If you’re near my age of 41, you may recall compiling mixed tapes and giving them to your friends. Not too many years later, you probably ripped your music from CDs and burned a road trip mix or two. And then we found Napster and MP3s so we had the ultimate CD mix of 50 or so songs. I probably have a few in a box collecting dust somewhere.
Now, we can compile playlists in our favorite streaming service and share them around the world. Many are coming around to physical media, as streaming services are fickle and barely pay artists. Given this new climate where sharing is cold and digital, I decided to take a risk and give a colleague of mine a full album to try to recapture the joy of sharing something I found enjoyable and hoped they would too. The risky elements were: they didn’t ask for this album, I don’t know if they liked the band, and I was uncertain they’d enjoy the genre. The less risky elements were: I know they have a turntable, like Japanese House, Taylor Swift, and Chappell Roan, and they genuinely appreciate music.
The album I chose was The Beths’ The Straight Line Was A Lie. After a few listens to the album, it just seemed to fit my colleague’s tastes.
The effortless pop-rock sensibilities of The Beths complement their laid-back yet thoughtful demeanor. I decided to order a vinyl copy ahead of their leave of absence from the office. When it arrived, I was so excited to deliver the gift. I figured it’d keep them company while they convalesced at home. I left the album with a note on their office desk right before they left on leave. And then my giddiness melted into fears and what-ifs. What if they hate it? What if I made too many assumptions? Could I offend them by suggesting I know better what they should be listening to? To top it off, I wouldn’t see them again in person for nearly two months.

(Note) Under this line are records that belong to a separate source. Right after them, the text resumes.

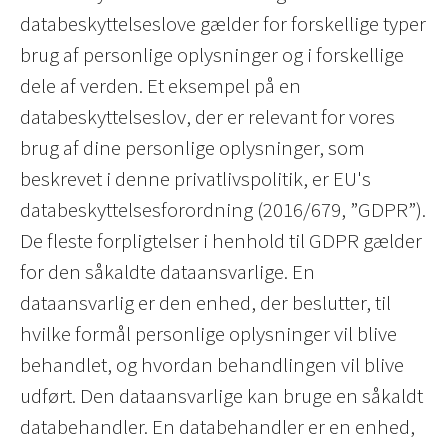
databeskyttelseslove gælder for forskellige typer
brug af personlige oplysninger og i forskellige
dele af verden. Et eksempel på en
databeskyttelseslov, der er relevant for vores
brug af dine personlige oplysninger, som
beskrevet i denne privatlivspolitik, er EU's
databeskyttelsesforordning (2016/679, ”GDPR”).
De fleste forpligtelser i henhold til GDPR gælder
for den såkaldte dataansvarlige. En
dataansvarlig er den enhed, der beslutter, til
hvilke formål personlige oplysninger vil blive
behandlet, og hvordan behandlingen vil blive
udført. Den dataansvarlige kan bruge en såkaldt
databehandler. En databehandler er en enhed,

I knew I was taking a risk, but I underestimated how big a risk it was. Sure, I’d been given plenty of gifts I didn’t want or even like. As a kid, I got copious amounts of shirts and pants from Mervyn’s that I had to wear to church and take photos in to send back to my relatives. Oh, and various colognes, books, and gadgets that people assumed I’d like. I’m not turning up my nose at these things. They just seemed impersonal and pretty low risk. I was attempting to do something more thoughtful and really was nervous I had missed the mark, that first week especially. But
I tried to tell myself it was the thought that counts, and even if my coworker didn’t like The Beths, they’d have another record in their collection for guests.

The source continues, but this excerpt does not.